Ce qui signifie que les poussières relevées sur le bas du pantalon et sous les semelles de chaussure de l’accusé sont compatibles avec la poussière de la cave. En aucun cas, on ne peut conclure différemment et dire qu’Omar Raddad s’est rendu dans la cave dans un temps voisin du crime (conclusion de l’accusation) ou à l’inverse qu’il ne s’y était jamais rendu (absence de laine de roche sur ses vêtements, conclusion de la défense). L’expert ayant procédé à l’analyse viendra d’ailleurs expliquer à la barre que ce résultat n’apporte pas d’élément à charge ou à décharge :
La poussière est tellement commune à tous les chantiers que ces prélèvements n’apportent aucune particularité
L’arme du crime
Pour retrouver l’arme du crime, les gendarmes à l’aide des pompiers, fouillent minutieusement les environs à l’aide d’un détecteur de métal, sans succès. Il s’agit de manière certaine d’une arme blanche bien que des coups aient été portés par un objet contondant. Les médecins légistes préciseront par la suite qu’il s’agit d’une
[pull_quote_center]lame effilée à double tranchant mesurant 15 à 20cm de long et large de deux centimètres au minimum[/pull_quote_center]

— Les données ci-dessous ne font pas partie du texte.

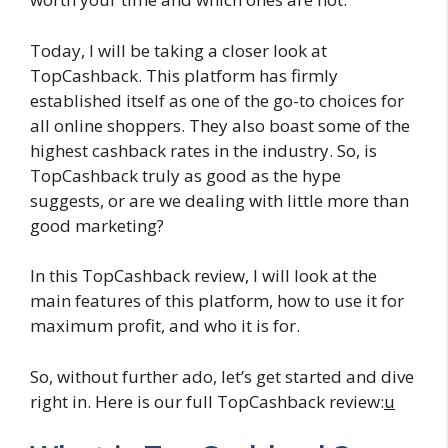
Today, I will be taking a closer look at
TopCashback. This platform has firmly
established itself as one of the go-to choices for
all online shoppers. They also boast some of the
highest cashback rates in the industry. So, is
TopCashback truly as good as the hype
suggests, or are we dealing with little more than
good marketing?
In this TopCashback review, I will look at the
main features of this platform, how to use it for
maximum profit, and who it is for.
So, without further ado, let’s get started and dive
right in. Here is our full TopCashback review:
u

Ce type d’arme n’est évidemment pas courant. Lors d’une perquisition à la Chamade le 9 août 1991, les enquêteurs saisissent en haut des escaliers conduisant à la cave, un taille-haie bien que cette arme par destination ne correspond pas aux constatations des légistes. En effet, cet outil comporte deux lames effilées chacune d’un côté, longues de 21cm et larges de 3,4cm dans la partie la plus épaisse. Les cisailles sont mises sous scellé et envoyées pour expertise au laboratoire SERMA. Le 28 octobre 1991, le laboratoire répond qu’un ADN animal a été mis en évidence sur les lames mais qu’il n’y a aucune trace de sang humain. Toutefois, l’expert reste prudent et précise qu’il ne peut conclure formellement car l’ADN analysé est très dégradé. Cette conclusion ambiguë sera défendue à la barre par, l’expert du laboratoire SERMA, Jean-Marie Grafeuille. Celui-ci précisera que dans le rapport, le terme « animal » employé au sens large, englobe l’homme et qu’il pourrait donc s’agir de sang humain. Cette conclusion présentée de la sorte n’a que peu de valeur probante et ne peut pas être une charge contre l’accusé. Pour renforcer l’accusation, il aurait été nécessaire de connaitre la fréquence du fragment d’ADN retrouvé sur ce type d’instrument.
Interrogés à la barre les médecins légistes confirment que le taille-haie ne peut pas être à l’origine de certaines blessures profondes de la victime.